Bref, ce que j'aime chez Sherman Alexie c'est son style alerte, écriture fluide, sans fioritures, un ton humoristique, à la limite du sarcasme, l'auteur a un jugement implacable sur la société, et notamment sur la communauté indienne, il ne baigne pas dans le sentimentalisme et ne joue pas sur la corde sensible, laquelle voudrait qu'on s'apitoie sur ce peuple qui en a bavé dans le passé. Alexie n'y va pas avec le dos de la cuiller, et selon lui l'indien est aussi coupable de son état dépressif, de sa tendance à l'alcoolisme ou sa trop grande facilité à s'apitoyer sur son triste sort. Indien ou blanc, après tout, c'est le même combat pour survivre dans la jungle (hostile et urbaine !).
Comme bon nombre de lecteurs, j'ai beaucoup apprécié le premier texte de ce recueil, Moteur de recherche. C'est l'histoire d'une étudiante d'origine Spokane qui découvre dans les rayons de la bibliothèque universitaire un livre de poésie signé d'un auteur indien, totalement inconnu. Un Spokane ignoré de sa propre communauté ! ? Comment est-ce possible ? Corliss décide de partir à sa recherche. A noter que tous les amoureux des livres et la lecture y savoureront des passages qui leur parleront sans équivoque !

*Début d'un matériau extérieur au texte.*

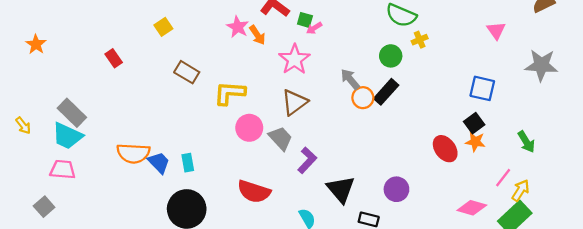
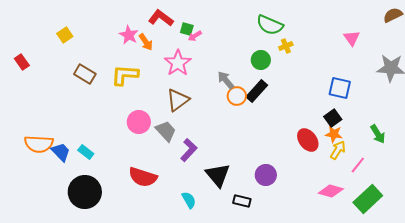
yellow L-shape: (230, 93) -> (125, 75), moved
cyan rectangle: (188, 163) -> (86, 152), turned -42
yellow arrow: (521, 190) -> (338, 150), moved

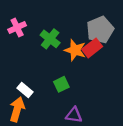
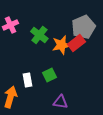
orange star: (75, 50) -> (61, 45), turned -30
white rectangle: (25, 90) -> (27, 80), moved, turned 40

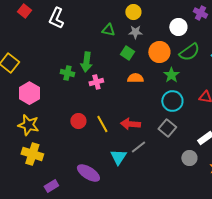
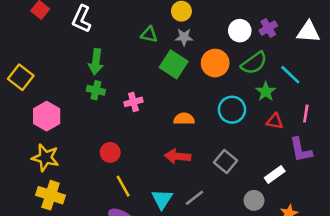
purple cross: (200, 13) -> (268, 28), moved, turned 32
green square: (127, 53) -> (174, 64), size x1.5
green arrow: (86, 62) -> (96, 62), moved
green star: (171, 75) -> (266, 92), moved
orange semicircle: (135, 78) -> (184, 119), moved
cyan circle: (172, 101) -> (232, 110), moved
yellow line: (102, 124) -> (123, 186), moved
gray line: (138, 147) -> (194, 198), moved

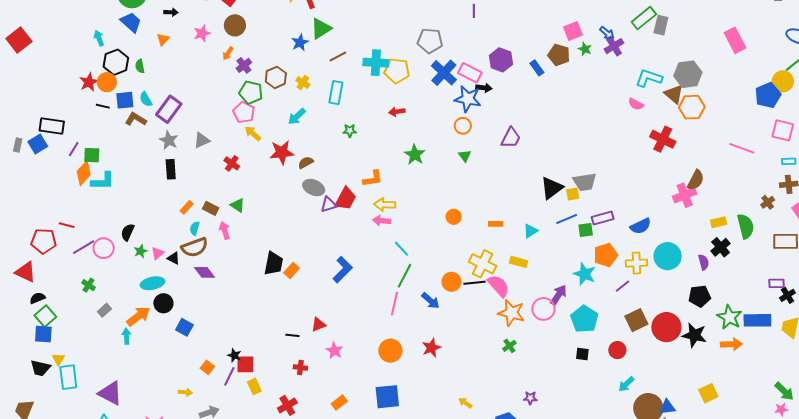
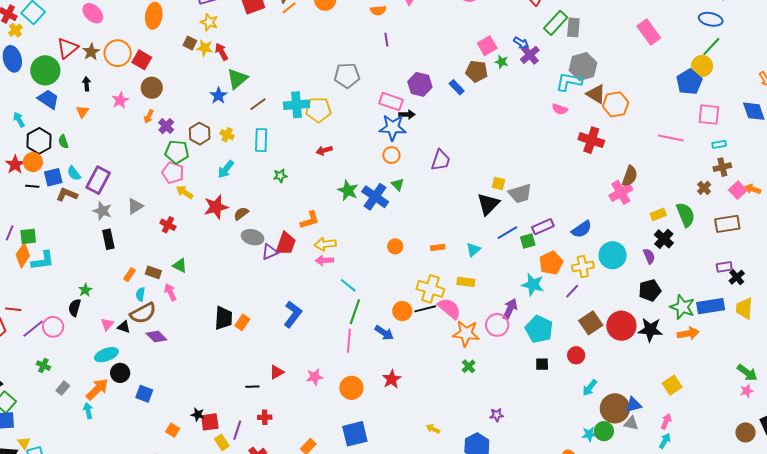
black arrow: (171, 12) -> (87, 84), turned -88
blue cross: (444, 73) -> (375, 197), moved
gray hexagon: (688, 74) -> (583, 67), moved
yellow square: (573, 194) -> (498, 183), moved, turned 32
green star: (141, 251) -> (85, 290), moved
pink star: (334, 351) -> (315, 377), moved, turned -30
purple line: (229, 376) -> (237, 430), moved

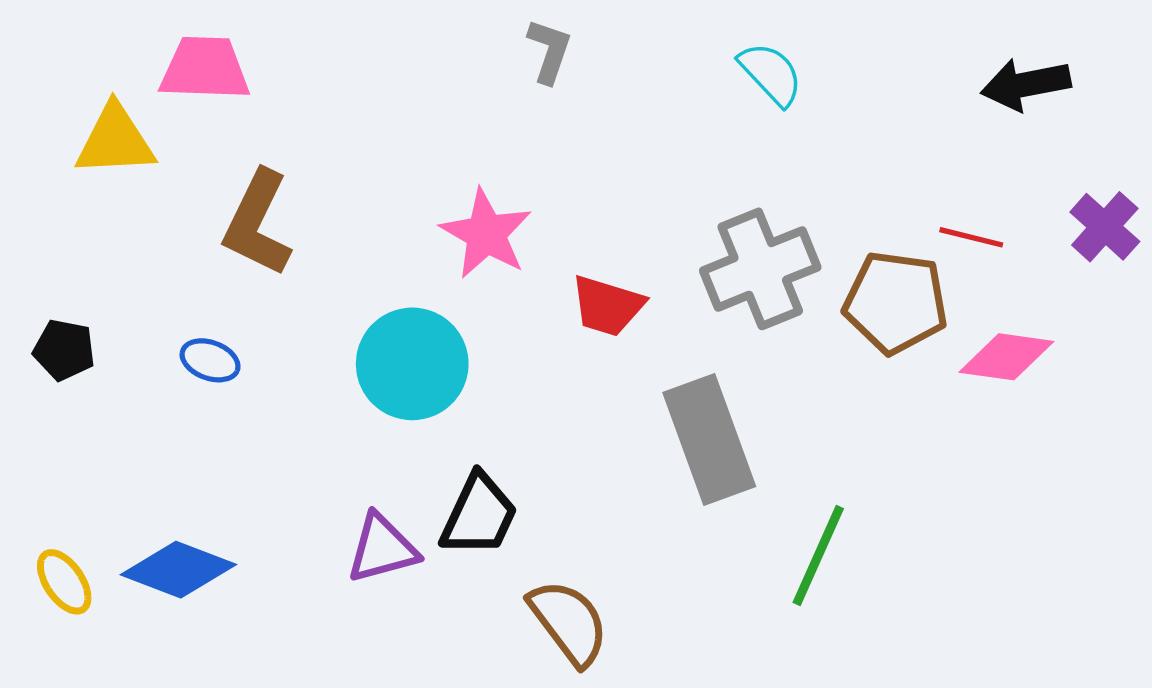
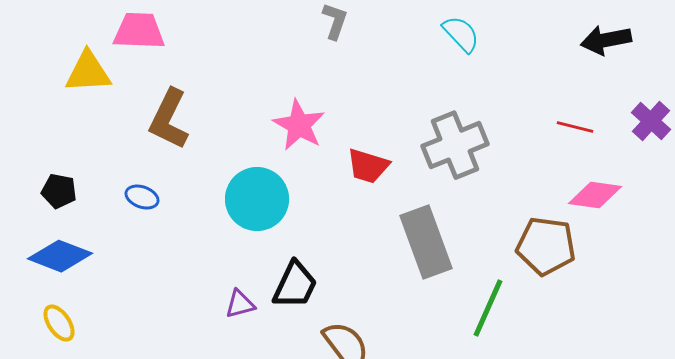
brown pentagon: (896, 302) -> (546, 246), moved
purple triangle: (382, 548) -> (240, 304), size x0.7
blue diamond: (178, 570) -> (60, 256), moved

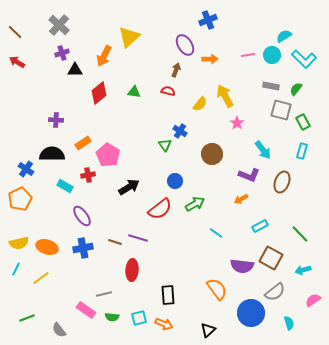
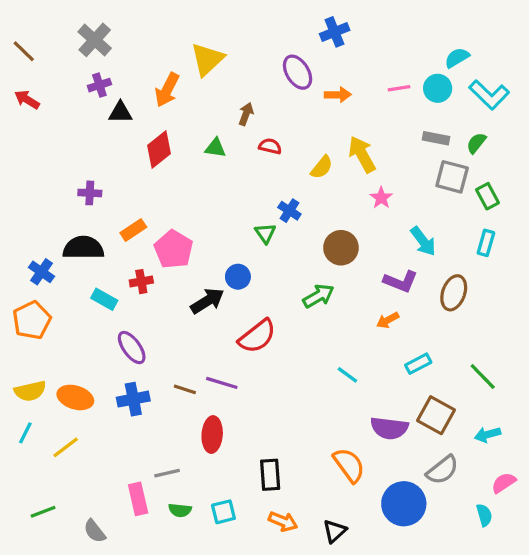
brown arrow: (176, 70) -> (246, 114), moved
blue circle: (175, 181) -> (238, 277), moved
green arrow: (195, 204) -> (318, 296), moved
pink rectangle: (86, 310) -> (138, 499), turned 42
cyan semicircle: (289, 323) -> (484, 515), moved
orange arrow: (164, 324) -> (283, 521), moved

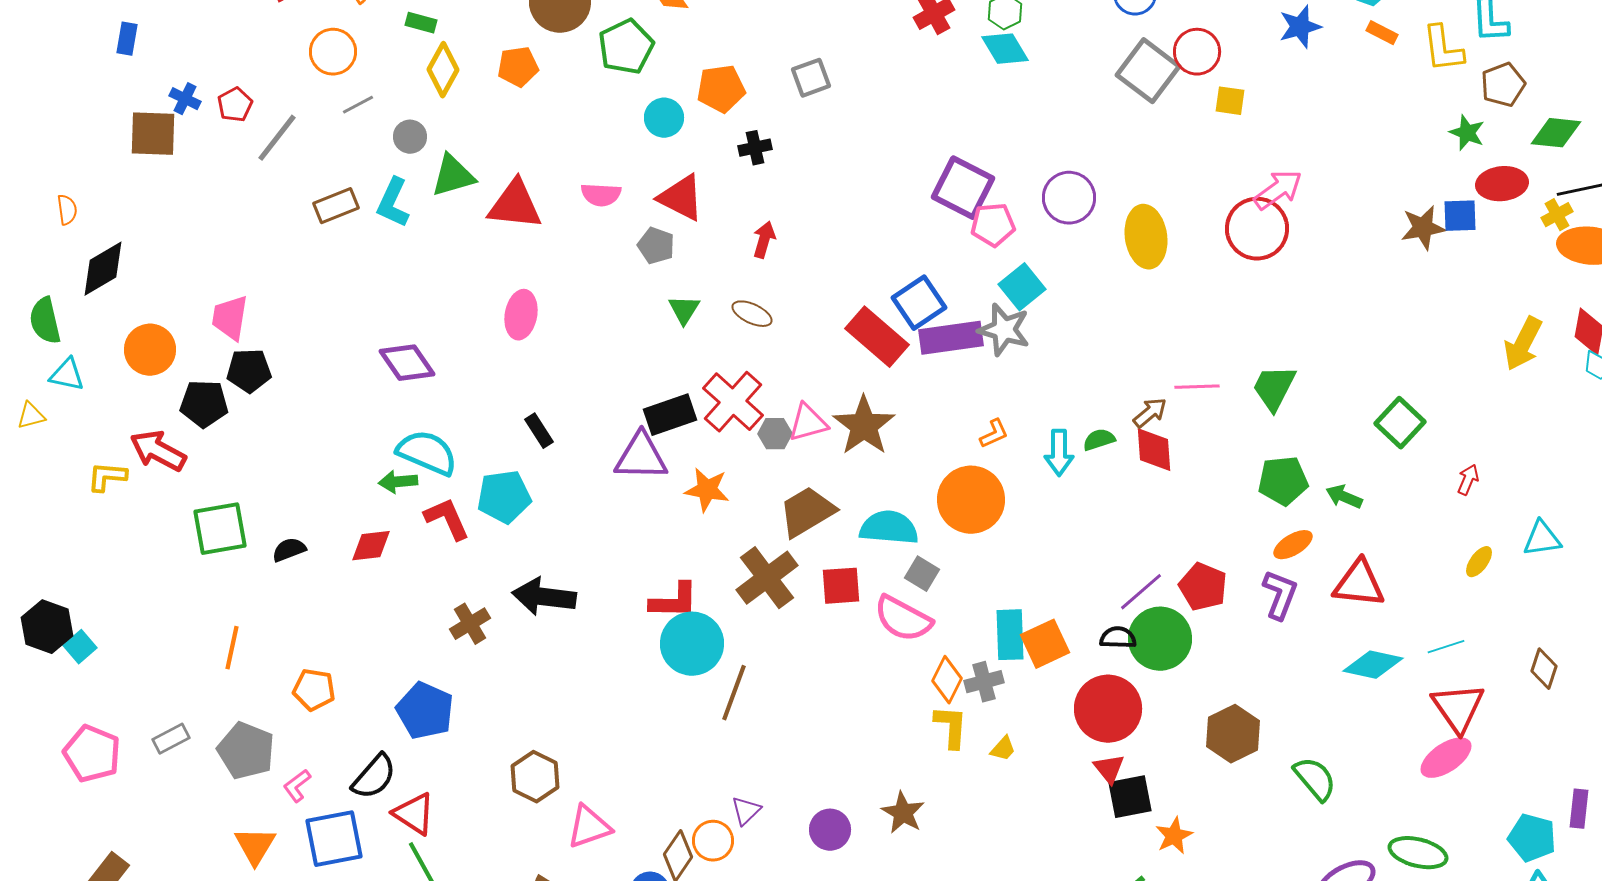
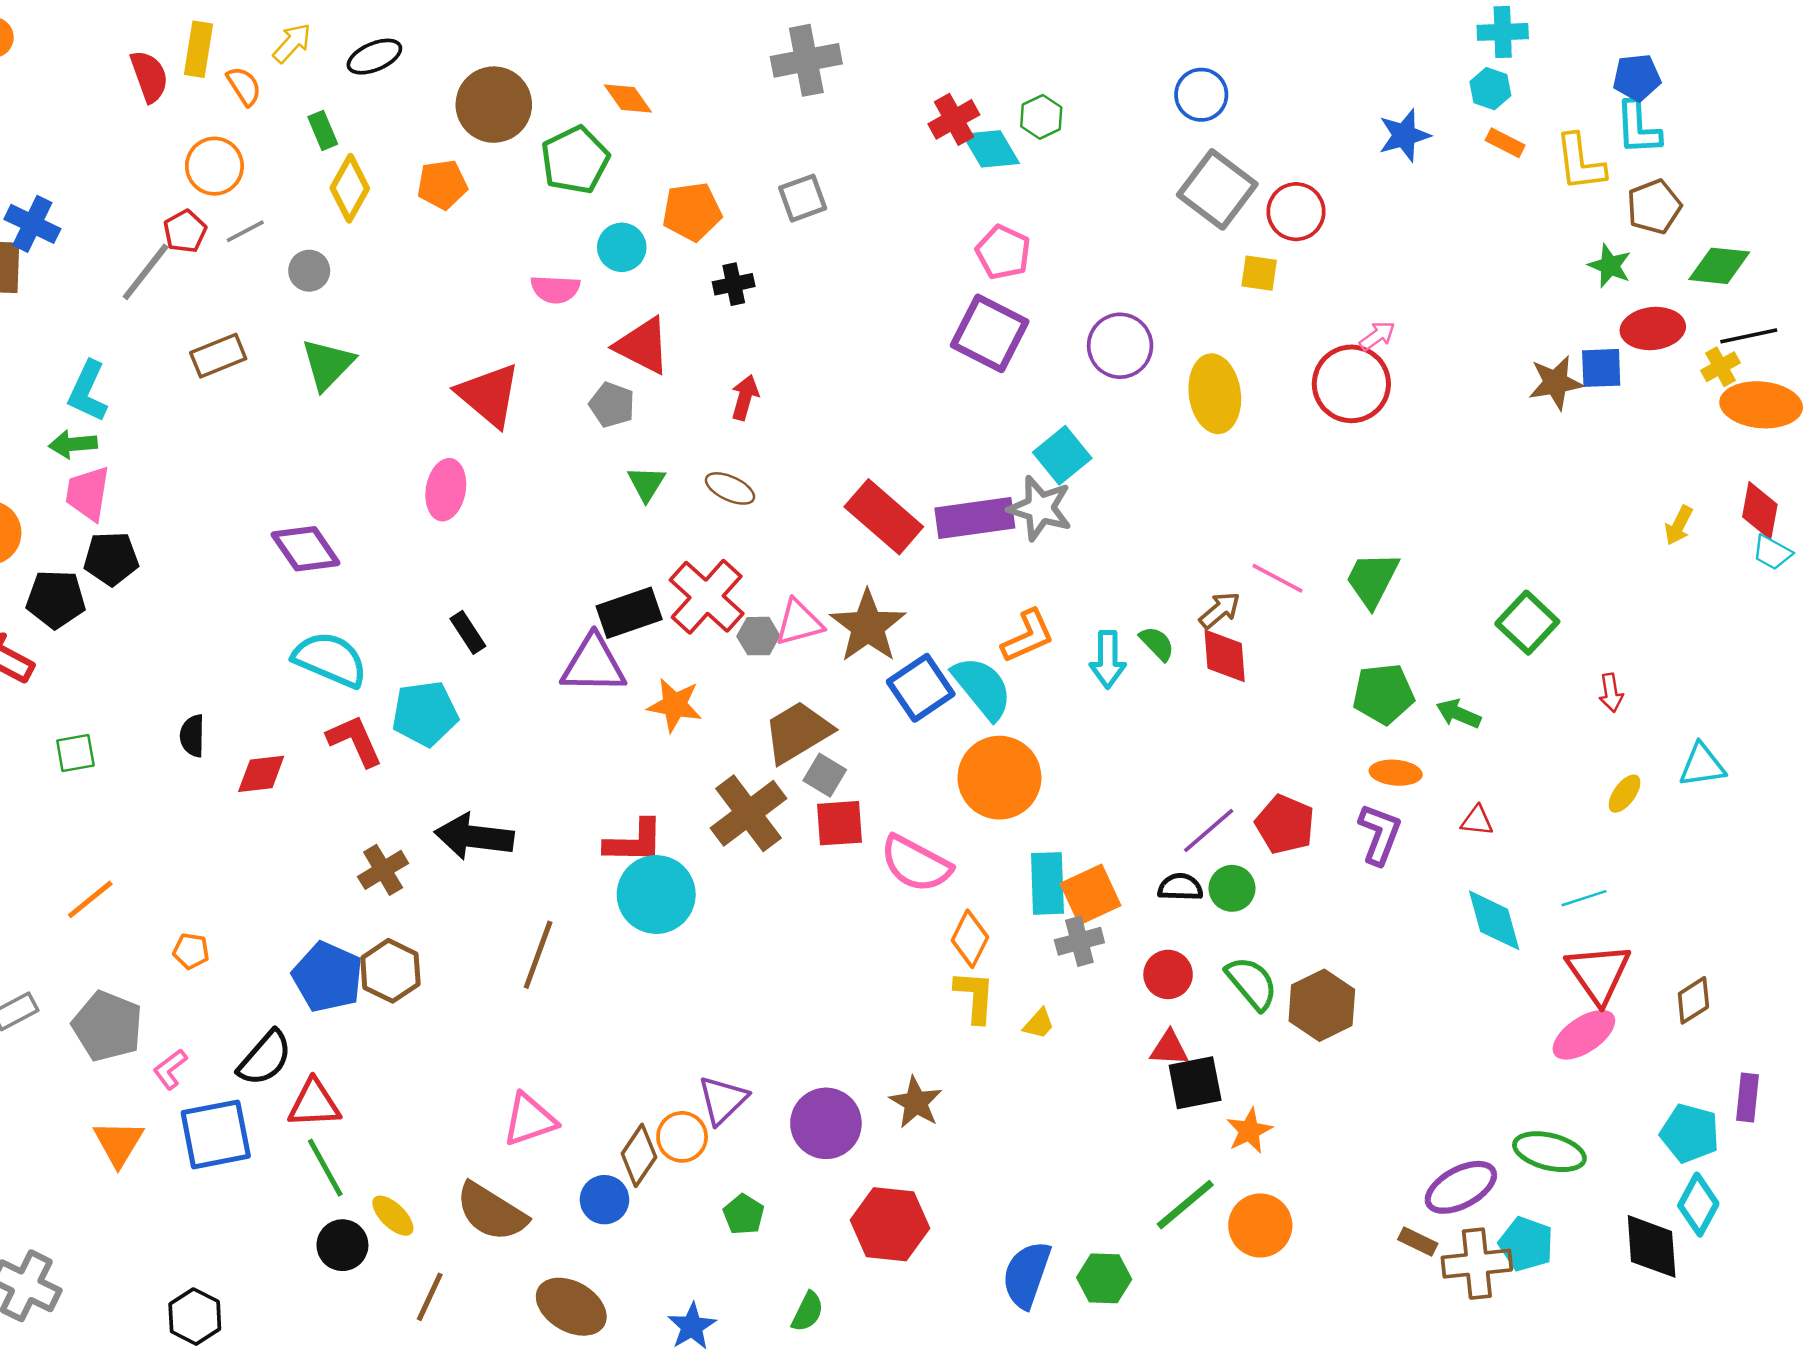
green rectangle: (421, 23) -> (323, 130), turned 52
cyan diamond: (1005, 49) -> (991, 149), moved
red circle: (1197, 52) -> (1296, 212), moved
blue cross: (185, 99) -> (32, 224), size x1.4
yellow square: (1230, 101) -> (1259, 273), moved
red pentagon: (235, 105) -> (185, 231), moved
green triangle: (453, 176) -> (328, 364), moved, turned -30
pink arrow: (1278, 190) -> (1377, 336), size x0.6
pink semicircle: (601, 195) -> (555, 289), moved
cyan L-shape: (393, 203) -> (88, 391), moved
red triangle: (515, 205) -> (489, 395), moved, turned 34
pink pentagon: (993, 225) -> (1003, 252), moved, turned 30
blue square: (919, 303) -> (921, 688), moved
yellow arrow: (1523, 344) -> (1679, 525), size x0.6
pink line: (1197, 387) -> (1278, 578), turned 30
orange L-shape: (994, 434) -> (1028, 636), size x1.5
green semicircle: (1099, 440) -> (1157, 643), turned 64
red arrow: (1468, 480) -> (1611, 693), turned 148
green arrow: (398, 482) -> (73, 444), moved
orange circle: (971, 500) -> (999, 778), moved
cyan semicircle: (889, 528) -> (982, 688), moved, turned 46
green square: (220, 529) -> (75, 753), size x0.6
orange ellipse: (1293, 545) -> (1396, 773), turned 36
black semicircle: (289, 550) -> (192, 736), moved, turned -68
gray square: (922, 574) -> (825, 775), moved
red triangle: (1359, 584) -> (1477, 821), size x0.5
green circle: (1160, 639) -> (1232, 888), size x0.6
orange line: (232, 648) -> (90, 899), turned 39
cyan diamond: (1373, 665) -> (1494, 920), turned 62
brown diamond: (1544, 669) -> (1693, 1000), moved, turned 39
gray cross: (984, 682) -> (1079, 941), moved
orange pentagon: (314, 690) -> (191, 951), size x0.7
brown line: (734, 693) -> (538, 955), moved
red circle: (1108, 709) -> (1168, 974), size x0.6
red triangle: (1109, 769) -> (1169, 1048), turned -48
brown hexagon: (535, 777) -> (390, 971), moved
green semicircle: (1315, 779) -> (1252, 983), moved
purple triangle: (746, 811) -> (723, 1100), size x1.4
red triangle: (414, 814) -> (314, 1104), turned -36
purple circle: (830, 830) -> (826, 1123), size x1.4

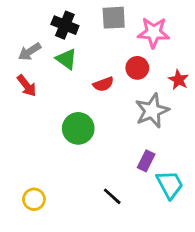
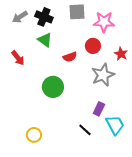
gray arrow: (30, 52) -> (20, 17), moved
black line: (112, 196) -> (85, 130), moved
yellow circle: (34, 199) -> (34, 135), moved

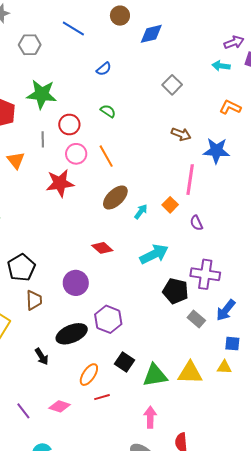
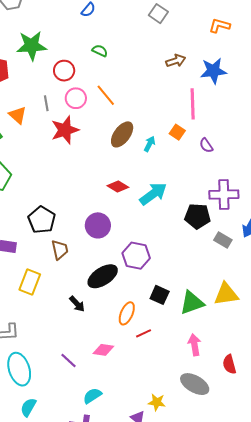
brown arrow: (181, 134) -> (176, 61), turned -30
gray line: (43, 139) -> (46, 103), moved
cyan arrow: (154, 254) -> (153, 194), moved

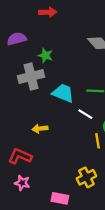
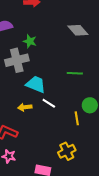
cyan trapezoid: (63, 93) -> (36, 84), moved
white line: (85, 114) -> (49, 103), moved

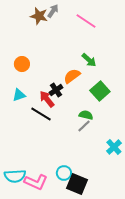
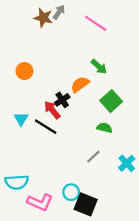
cyan triangle: (19, 95) -> (21, 119), moved, turned -40
green semicircle: (86, 115) -> (104, 128), moved
gray line: (84, 126) -> (93, 157), moved
cyan semicircle: (15, 176) -> (17, 182), moved

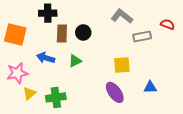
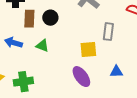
gray rectangle: (142, 37) -> (108, 32), moved, turned -72
green triangle: (75, 61) -> (42, 46), turned 48

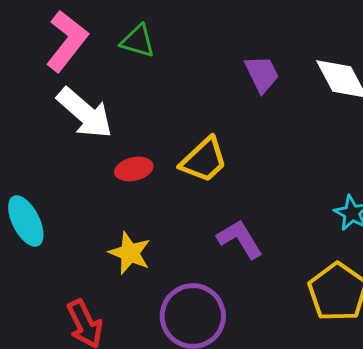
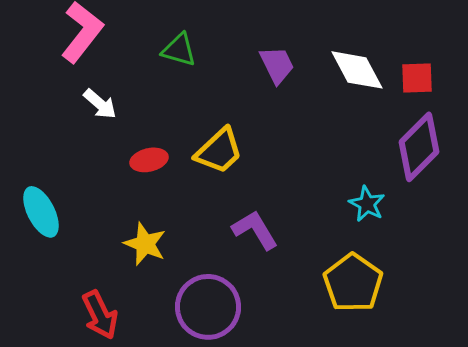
green triangle: (138, 41) -> (179, 50), moved
white arrow: (85, 113) -> (100, 104), size x0.6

Un petit extrait, en passant, qui explique toute l'histoire de l'identité indienne résumée en quelques lignes :
« Corliss n'ignorait pas combien les Indiens sont obsédés par l'authenticité. Colonisés, exterminés, exilés, les Indiens avaient forgé leur identité en interrogeant l'identité des autres Indiens. Remplis de haine de soi et de doute, ils avaient fait de leurs tribus des sectes nationalistes. Mais peut-on nous reprocher notre folie ? se demandait Corliss. Nous sommes des gens exilés par d'autres exilés, par des puritains, des pèlerins, des protestants et tous ces autres cinglés de Blancs jetés hors de cette Europe plus cinglée encore. Nous qui étions jadis indigènes en ce pays, nous devons immigrer dans sa culture. »
Ce livre est un bon recueil truffé d'autodérision, de grands éclats et des petitesses attachés à notre société, avec des histoires drôles et dramatiques. J'ai bien aimé !
Sherman Alexie est un magicien de la langue et un virtuose de la narration, annonce Florence Lorrain sur Atout-Livre.